* Exercise input *
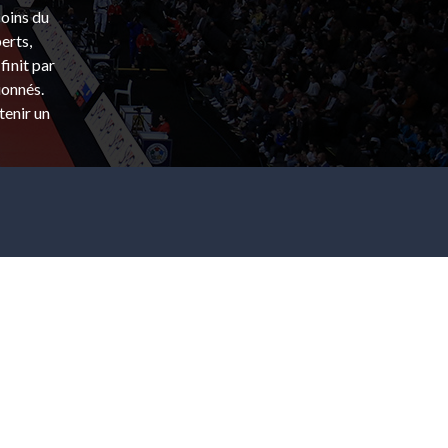
coins du
erts,
finit par
ionnés.
tenir un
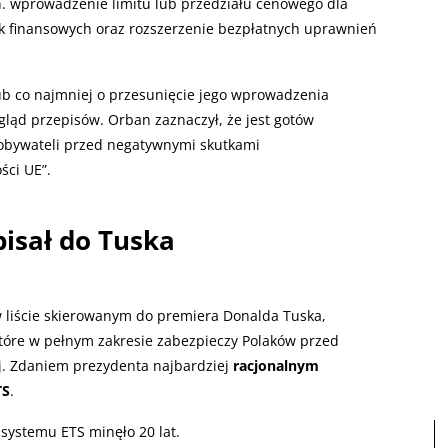
n. wprowadzenie limitu lub przedziału cenowego dla
yk finansowych oraz rozszerzenie bezpłatnych uprawnień
b co najmniej o przesunięcie jego wprowadzenia
gląd przepisów. Orban zaznaczył, że jest gotów
 obywateli przed negatywnymi skutkami
ści UE”.
isał do Tuska
w liście skierowanym do premiera Donalda Tuska,
które w pełnym zakresie zabezpieczy Polaków przed
ej. Zdaniem prezydenta najbardziej
racjonalnym
TS
.
systemu ETS minęło 20 lat.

* Problem requirements *
Scanning the data above, copy out every line where "Tuska" is found.

* Finished exercise *
isał do Tuska
w liście skierowanym do premiera Donalda Tuska,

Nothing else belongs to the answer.